Une nature morte d’Alexandre-François Desportes redécouverte en Sologne
Provenant d’une propriété de Sologne, où elle sommeillait depuis une trentaine d’années, une nature morte d’Alexandre-François Desportes sera dévoilée aux enchères par la maison Pousse-Cornet-Valoir le 22 septembre à Blois. Elle compte parmi ses illustres propriétaires le célèbre orfèvre Jean-Baptiste-Claude Odiot.
Si notre toile est connue des historiens de l’art, reproduite dans plusieurs ouvrages de référence à commencer par le Catalogue raisonné de l’œuvre peint et dessiné de François Desportes établi en 1969 par Georges de Lastic, elle goûte à la lumière après avoir demeurée 30 ans dans une propriété de Sologne, près de Salbris. Rapportée d’un appartement haussmannien, elle y avait été soigneusement emballée dans un carton par son propriétaire parisien. Elle s’inscrit dans le corpus des buffets d’orfèvrerie opulents qu’Alexandre-François Desportes (1661-1743) initie sous la Régence en 1720.
Un tableau daté des dernières années de la carrière d’Alexandre-François Desportes
Ces buffets d’orfèvrerie, composés sous forme pyramidale, étaient destinés à être accrochés dans des niches ou boiseries de salles à manger. Placés au-dessus de consoles en marbre, ils prolongeaient ainsi en un formidable trompe-l’œil les plats d’orfèvrerie et victuailles servis aux invités. « Ces trompe-l’œil décoraient les pièces avec un faste inédit, accueillant, sur un fond de ciel, des produits du jardin ou de la ferme et des objets luxueux manufacturés », détaille Stéphane Pinta, expert au cabinet Turquin. Ici, un vase en porphyre côtoie deux bols en porcelaine de Chine et des pièces d’argent de Thomas Germain (1673-1748), l’orfèvre parisien le plus réputé de son temps.

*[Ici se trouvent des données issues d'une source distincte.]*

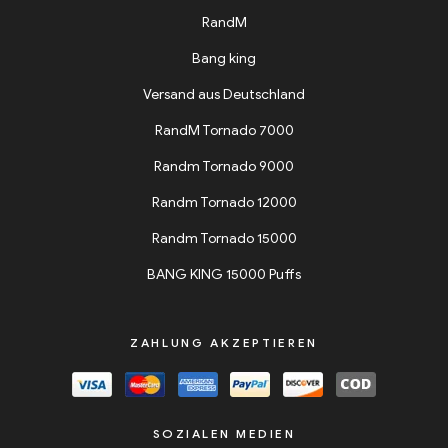
RandM
Bang king
Versand aus Deutschland
RandM Tornado 7000
Randm Tornado 9000
Randm Tornado 12000
Randm Tornado 15000
BANG KING 15000 Puffs
ZAHLUNG AKZEPTIEREN
SOZIALEN MEDIEN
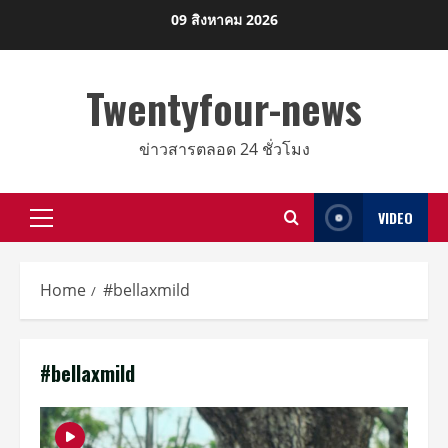
Skip
09 สิงหาคม 2026
to
content
Twentyfour-news
ข่าวสารตลอด 24 ชั่วโมง
VIDEO
Primary
Menu
Home
#bellaxmild
#bellaxmild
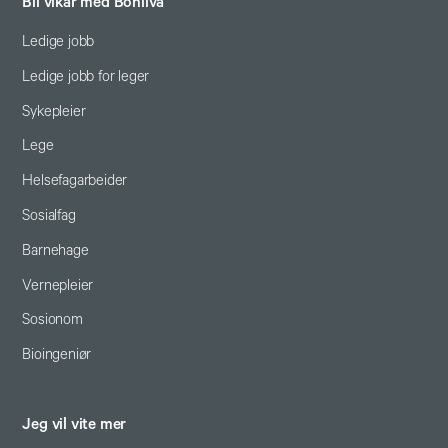
Bli vikar med Bonliva
Ledige jobb
Ledige jobb for leger
Sykepleier
Lege
Helsefagarbeider
Sosialfag
Barnehage
Vernepleier
Sosionom
Bioingeniør
Jeg vil vite mer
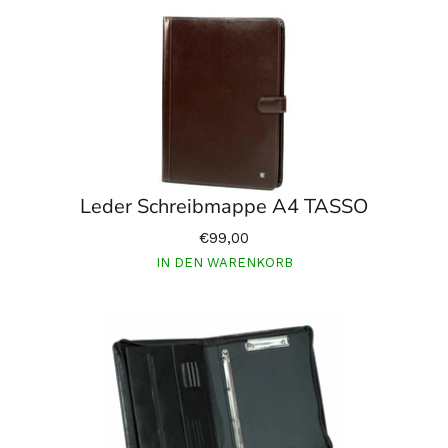
Leder Schreibmappe A4 TASSO
€99,00
IN DEN WARENKORB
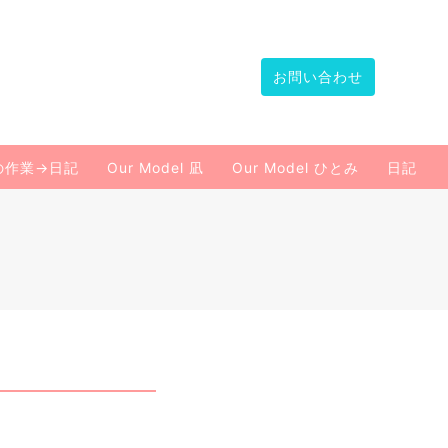
お問い合わせ
の作業→日記
Our Model 凪
Our Model ひとみ
日記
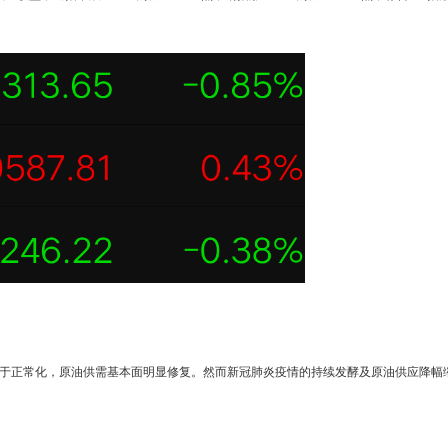
趋于正常化，原油供需基本面明显修复。然而新冠肺炎疫情的持续发酵及原油供应降幅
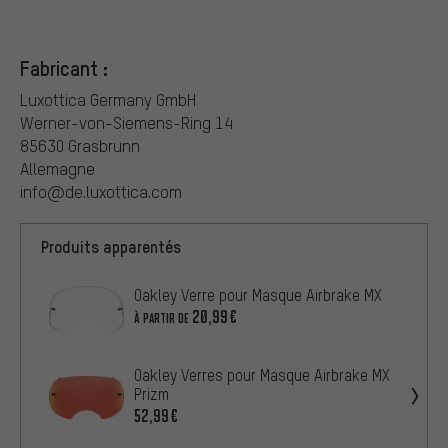
Fabricant :
Luxottica Germany GmbH
Werner-von-Siemens-Ring 14
85630 Grasbrunn
Allemagne
info@de.luxottica.com
Produits apparentés
Oakley Verre pour Masque Airbrake MX
20,99€
À PARTIR DE
Oakley Verres pour Masque Airbrake MX
Prizm
52,99€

Pour dater le tableau des années 1740, l’expert s’est justement appuyé sur l’étude de ces pièces d’orfèvrerie. En effet, si dans la bibliographie notre tableau est mentionné comme signé et daté de 1740, ces éléments ne sont plus visibles aujourd’hui du fait d’importants repeints dans la partie basse. « Le pot à oille, orné d’une couronne comtale, est un modèle de Thomas Germain, repris par François-Thomas Germain, dont on connaît un exemplaire très semblable daté de 1741-1744, détaille l’expert. Plus bas, un plat à ragoût polylobé, bordé de joncs, à deux anses, est quant à lui très semblable au plat à anses réalisé par Thomas Germain en 1733-1734 et ayant appartenu au service Orléans-Penthièvre aujourd’hui conservé au musée du Louvre ». Le tableau présente en outre de nombreuses similitudes, en sa partie basse, avec la Nature morte à la terrine de pêches et aux deux perdrix conservée au Nationalmuseum de Stockholm et réalisée autour de 1739-1740. « On y retrouve la même terrine et le même jeu de reflets des fruits dans le plat posé derrière », précise Stéphane Pinta.

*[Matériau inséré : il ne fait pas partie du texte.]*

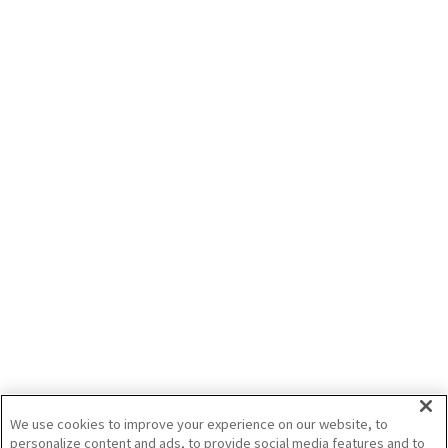
アイガモロボ2 実証実験 "導入試運転編"
5月12日(火)にせたな町でアイガモロボの導入試運転を行いました。
2026/5/18
アイガモロボ
有機栽培
北海道
ISEKIグループ
今年の雑草対策、まだ間に合う！アイガモ
ロボでより省力に
水田の雑草対策は、除草剤だけでなく「水管理」「ほ場準備」「ほ場条件」な
ど、複数の要素が関わります。アイガモロボは、田んぼを航行して水を濁らせる
ことで、雑草の発生を抑えることを目指す水田用の自動抑草ロボットです。有機
栽培だけでなく、慣行栽培においても、除草作業の省力化や雑草対策の補助的な
2026/5/1
手段として活用が広がっています。
アイガモロボ
効率化
環境
井関農機（株）
We use cookies to improve your experience on our website, to
personalize content and ads, to provide social media features and to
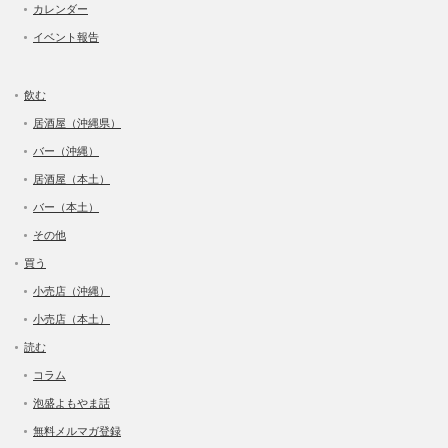
カレンダー
イベント報告
飲む
居酒屋（沖縄県）
バー（沖縄）
居酒屋（本土）
バー（本土）
その他
買う
小売店（沖縄）
小売店（本土）
読む
コラム
泡盛よもやま話
無料メルマガ登録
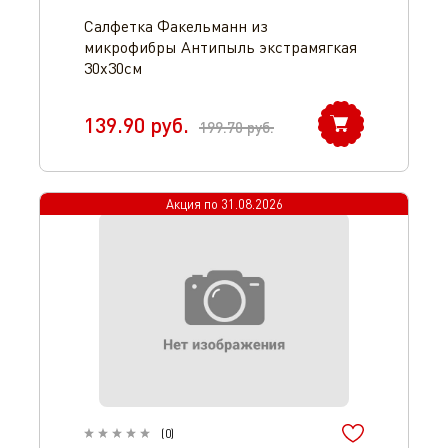
Салфетка Факельманн из
микрофибры Антипыль экстрамягкая
30х30см
139.90
руб.
199.70
руб.
Оператор 8-800-350-46-10
Акция по
31.08.2026
(
0
)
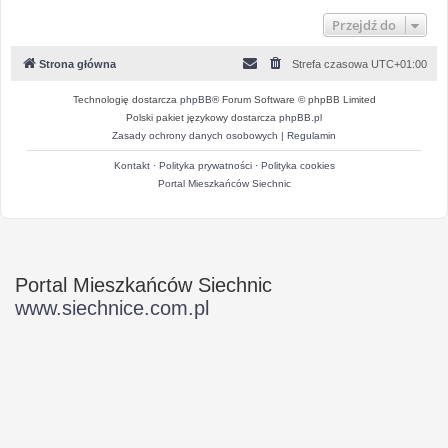
Przejdź do
Strona główna
Strefa czasowa
UTC+01:00
Technologię dostarcza
phpBB
® Forum Software © phpBB Limited
Polski pakiet językowy dostarcza
phpBB.pl
Zasady ochrony danych osobowych
|
Regulamin
Kontakt
·
Polityka prywatności
·
Polityka cookies
Portal Mieszkańców Siechnic
Portal Mieszkańców Siechnic
www.siechnice.com.pl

De Jean-Baptiste-Claude Odiot à Jacques Helft, un tableau d’orfèvre
Notre tableau séduisit d’ailleurs le maître orfèvre Jean-Baptiste-Claude Odiot (1763-1850), avant de rejoindre la collection du célèbre antiquaire et expert en orfèvrerie, Jacques Helft (1891-1980), auteur d’ouvrages de référence, à l’instar d’études sur les poinçons. « Ce n’est probablement pas un hasard s’il a collectionné les œuvres de Thomas Germain, comme les seaux à bouteilles du service Orléans-Penthièvre, qu’il vendit à David David-Weill qui les a donnés au musée du Louvre en 1946 », note Stéphane Pinta. Dans le catalogue raisonné de 1969, Georges Lastic avance en outre une provenance antérieure des plus séduisantes, mentionnant parmi les illustres propriétaires le contrôleur général des finances de Louis XV, Jean-Baptiste de Machault d’Arnouville.

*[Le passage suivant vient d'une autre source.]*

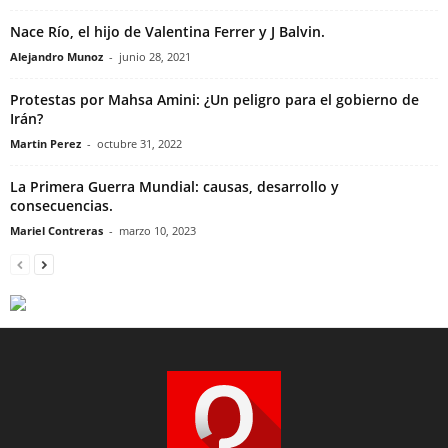
Nace Río, el hijo de Valentina Ferrer y J Balvin.
Alejandro Munoz
-
junio 28, 2021
Protestas por Mahsa Amini: ¿Un peligro para el gobierno de
Irán?
Martin Perez
-
octubre 31, 2022
La Primera Guerra Mundial: causas, desarrollo y
consecuencias.
Mariel Contreras
-
marzo 10, 2023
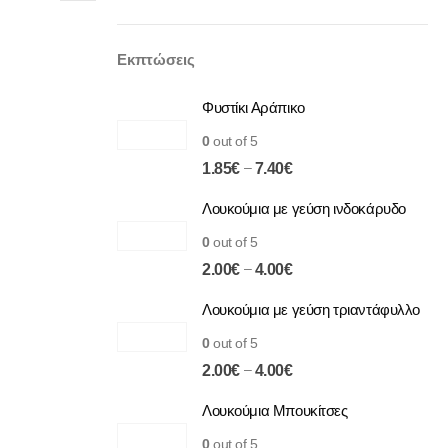
Εκπτώσεις
Φυστίκι Αράπικο
0
out of 5
Price
–
1.85
€
7.40
€
range:
Λουκούμια με γεύση ινδοκάρυδο
1.85€
through
0
out of 5
7.40€
Price
–
2.00
€
4.00
€
range:
Λουκούμια με γεύση τριαντάφυλλο
2.00€
through
0
out of 5
4.00€
Price
–
2.00
€
4.00
€
range:
Λουκούμια Μπουκίτσες
2.00€
through
0
out of 5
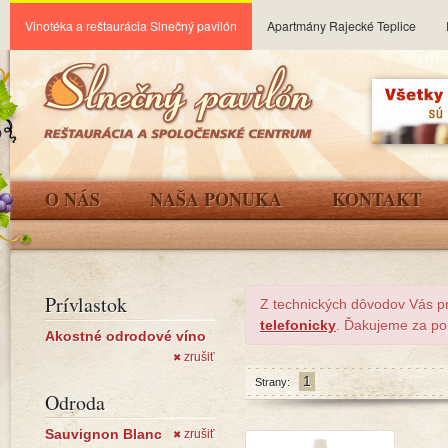
Vinotéka a reštaurácia Slnečný pavilón
Apartmány Rajecké Teplice
O NÁS
NAŠA PONUKA
KONTAKT
Prívlastok
Z technických dôvodov Vás p
telefonicky
. Ďakujeme za po
Akostné odrodové víno
zrušiť
✖
1
Strany:
Odroda
Sauvignon Blanc
zrušiť
✖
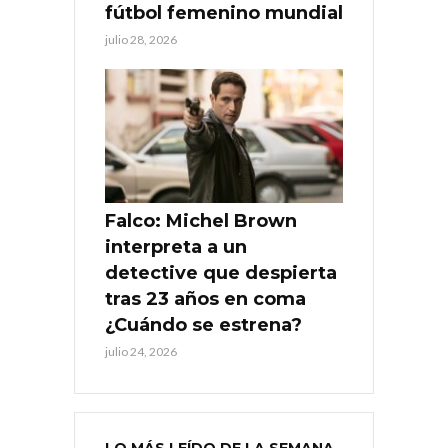
fútbol femenino mundial
julio 28, 2026
Falco: Michel Brown
interpreta a un
detective que despierta
tras 23 años en coma
¿Cuándo se estrena?
julio 24, 2026
LO MÁS LEÍDO DE LA SEMANA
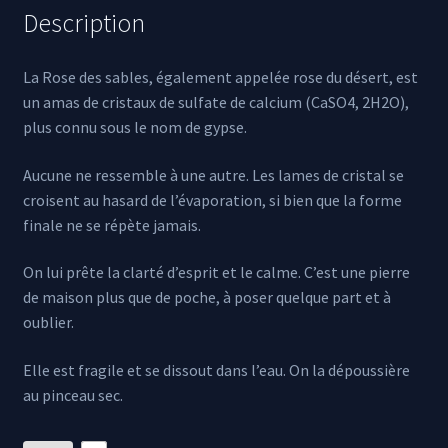
Description
La Rose des sables, également appelée rose du désert, est
un amas de cristaux de sulfate de calcium (CaSO4, 2H2O),
plus connu sous le nom de gypse.
Aucune ne ressemble à une autre. Les lames de cristal se
croisent au hasard de l’évaporation, si bien que la forme
finale ne se répète jamais.
On lui prête la clarté d’esprit et le calme. C’est une pierre
de maison plus que de poche, à poser quelque part et à
oublier.
Elle est fragile et se dissout dans l’eau. On la dépoussière
au pinceau sec.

L’œuvre est estimée entre 100 000 et 150 000 euros, un montant attractif lorsque l’on sait que la plupart des œuvres d’Alexandre-François Desportes sont conservées dans les musées. « C’est un tableau pour les amateurs qui aiment autant la peinture XVIIIe que la grande décoration et les objets d’orfèvrerie », précise Stéphane Pinta. Si la France compte encore de grands collectionneurs de peinture XVIIIe, le tableau devrait également séduire outre-Atlantique, les Américains affectionnant particulièrement la grande décoration du siècle des Lumières.